Norbert, il ne faut pas le perdre de vue, avait été le premier ami et le patient consolateur de Ghislaine. Il lui avait inspiré autant de confiance que d’affection. Quoiqu’elle ne trouvât plus en lui l’enthousiasme qu’elle lui avait autrefois inspiré, cependant le duc ne gagnait guère à être comparé à un homme tel que Norbert, aussi dévoué que modeste, aussi porté à oublier ses désirs qu’à se préoccuper de ceux des autres. Son irrésolution naturelle et la faiblesse de sa volonté n’étaient pas des défauts aux yeux de l’impérieuse Ghislaine, qui avait soif d’autorité, et que son mari s’efforçait maladroitement de maintenir dans une minorité perpétuelle et humiliante.

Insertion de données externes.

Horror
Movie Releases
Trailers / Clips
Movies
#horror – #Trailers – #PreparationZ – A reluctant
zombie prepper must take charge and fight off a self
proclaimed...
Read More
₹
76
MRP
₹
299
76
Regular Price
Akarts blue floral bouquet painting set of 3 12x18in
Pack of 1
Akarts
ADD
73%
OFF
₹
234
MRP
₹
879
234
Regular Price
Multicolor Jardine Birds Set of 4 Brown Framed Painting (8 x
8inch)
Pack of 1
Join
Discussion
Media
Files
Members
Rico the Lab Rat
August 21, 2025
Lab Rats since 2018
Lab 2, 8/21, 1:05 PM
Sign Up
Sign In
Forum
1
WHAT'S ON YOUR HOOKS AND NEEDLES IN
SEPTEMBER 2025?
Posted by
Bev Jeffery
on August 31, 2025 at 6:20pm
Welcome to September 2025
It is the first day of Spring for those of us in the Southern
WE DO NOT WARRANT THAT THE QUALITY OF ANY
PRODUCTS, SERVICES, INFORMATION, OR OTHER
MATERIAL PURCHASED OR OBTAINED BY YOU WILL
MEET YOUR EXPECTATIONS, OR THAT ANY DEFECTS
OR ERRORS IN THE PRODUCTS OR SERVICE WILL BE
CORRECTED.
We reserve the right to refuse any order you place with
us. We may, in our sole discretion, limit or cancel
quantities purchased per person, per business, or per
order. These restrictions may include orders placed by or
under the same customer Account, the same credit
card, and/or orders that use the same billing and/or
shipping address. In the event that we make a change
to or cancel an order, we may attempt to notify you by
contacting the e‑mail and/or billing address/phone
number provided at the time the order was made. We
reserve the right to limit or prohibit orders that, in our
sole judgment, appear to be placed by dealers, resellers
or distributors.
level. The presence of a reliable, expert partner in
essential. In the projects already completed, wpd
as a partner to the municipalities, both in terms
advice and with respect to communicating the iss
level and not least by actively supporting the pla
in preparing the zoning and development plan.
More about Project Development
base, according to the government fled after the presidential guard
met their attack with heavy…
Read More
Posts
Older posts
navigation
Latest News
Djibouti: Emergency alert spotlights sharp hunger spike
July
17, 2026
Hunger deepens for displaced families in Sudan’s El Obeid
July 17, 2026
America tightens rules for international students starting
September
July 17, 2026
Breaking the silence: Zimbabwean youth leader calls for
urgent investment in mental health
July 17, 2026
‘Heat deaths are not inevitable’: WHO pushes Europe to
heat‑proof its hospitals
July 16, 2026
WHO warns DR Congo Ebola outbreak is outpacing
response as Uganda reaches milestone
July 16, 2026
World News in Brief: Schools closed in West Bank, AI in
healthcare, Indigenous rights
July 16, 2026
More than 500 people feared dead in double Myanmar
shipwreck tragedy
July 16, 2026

Elle, qui aimait à imposer ses opinions, était flattée au-delà de toute expression de voir son cousin, dont chacun vantait l’esprit et la prudence, adopter avec ardeur toutes ses rancunes et tous ses préjugés contre le duc. À l’époque de son mariage, elle était trop jeune, trop peu portée surtout à la réflexion pour s’être aperçue de l’antipathie qu’avait inspirée à Norbert celui qu’il devait naturellement considérer comme un rival. Aussi, après la rencontre de Bigorio, fut-elle enchantée et surprise de trouver dans l’âme du jeune homme l’écho de ses colères. Elle s’habitua bien vite à lui confier comme autrefois ses déceptions et ses chagrins. Seulement cette intimité, qui était, quelques années plus tôt, dénuée de tout inconvénient sérieux, ne pouvait plus avoir le même caractère. Autant la jeune fille était réservée, autant la jeune femme, animée probablement par le courroux, semblait passionnée. Commençait-elle à aimer dans Norbert l’ami enthousiaste de la jeunesse et le confident sympathique de ses chagrins ? La passion, autrefois endormie dans son cœur, lui donnait-elle ses premiers conseils ? Était-elle arrivée à cette période de l’existence où toute fille d’Eve caresse involontairement des rêves d’amour ? N’obéissait-elle qu’aux pensées de vengeance dont son imagination était obsédée ? Toutes ces causes agissaient probablement sur sa volonté pour la décider à une insurrection complète ; le mot insurrection n’est pas trop fort, car il n’était pas difficile de prévoir que Ghislaine, avec son caractère, loin de chercher à tromper le duc, se ferait gloire de sa révolte.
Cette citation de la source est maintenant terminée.